Ob wir Lebensmitteln zukünftig eine höhere Wertschätzung entgegenbringen, hängt nicht zuletzt davon ab, wie und ob es uns gelingt, kommende Generationen davon zu überzeugen, dass Nahrung keinesfalls zum Rest erklärt werden darf. Dieser Überzeugung ist nicht zuletzt auch Michael Schieferstein, der schon seit zwei Jahrzehnten der Lebensmittelverschwendung den Kampf ansagt und vor zwei Jahren die Initiative FoodFighters ins Leben gerufen hat. Der gelernte Koch und Küchenmeister aus Mainz weiß nicht nur aus eigener beruflicher Erfahrung, wie hoch der Anteil an Lebensmitteln ist, die unverbraucht in der Gastronomie in den Müll landet. Mit seinem Projekt »ABC der Lebensmittelwertschätzung« setzt er sich darüber hinaus an Schulen auch dafür ein, dass Kinder und Jugendliche für das Thema sensibilisiert werden. Wir haben mit ihm gesprochen und ihn gebeten, spontan zehn Sätze rund um seine Projekte zu vervollständigen:

1. Die FoodFighters kämpfen gegen …

… die grassierende Lebensmittelverschwendung.

2. Lebensmittel sind keine Reste, weil …

… sie auf jeden Fall ein Gut sind, das in der Natur gewachsen und dementsprechend respekt- und würdevoll behandelt werden sollten.

3. Die Grundprinzipien des »ABCs der Lebensmittelwertschätzung« sind …

… Essen mit Liebe zu genießen, mit Leidenschaft zu essen und Brot als das Höchste Gut zu respektieren, das uns gegeben ist.
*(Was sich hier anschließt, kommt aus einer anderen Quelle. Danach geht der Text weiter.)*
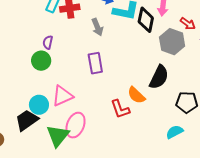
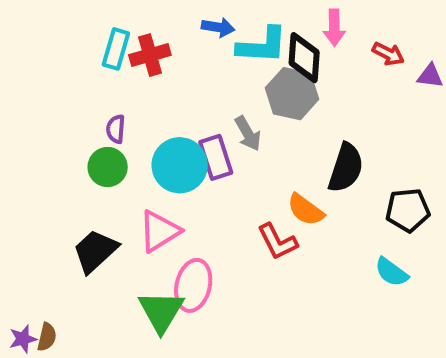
gray arrow: (97, 27) -> (248, 133), moved
gray hexagon: (172, 42) -> (292, 94), moved
cyan circle: (39, 105) -> (180, 165), moved, size x1.4
black trapezoid: (27, 120) -> (95, 251), moved
cyan semicircle: (175, 132) -> (391, 272), turned -108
4. Das »ABC der Lebensmittelwertschätzung« gehört in die Lehrpläne, weil ...

… wir dort das Elend der Lebensmittelverschwendung an der Wurzel packen können.

5. Bei meinen Projekten kommen Lebensmittel zum Einsatz, die …
… aus nachhaltigem Anbau stammen.

6. Kinder kochen gar nicht so gerne, es sei denn …

… man nimmt sich die Zeit, den  Kindern zu vermitteln, wie wichtig gesunde Ernährung ist und auch die Zeit, das gemeinsam zubereitete Essen auch gemeinsam einzunehmen.

7. Mein größter Erfolg als FoodFighter war bisher …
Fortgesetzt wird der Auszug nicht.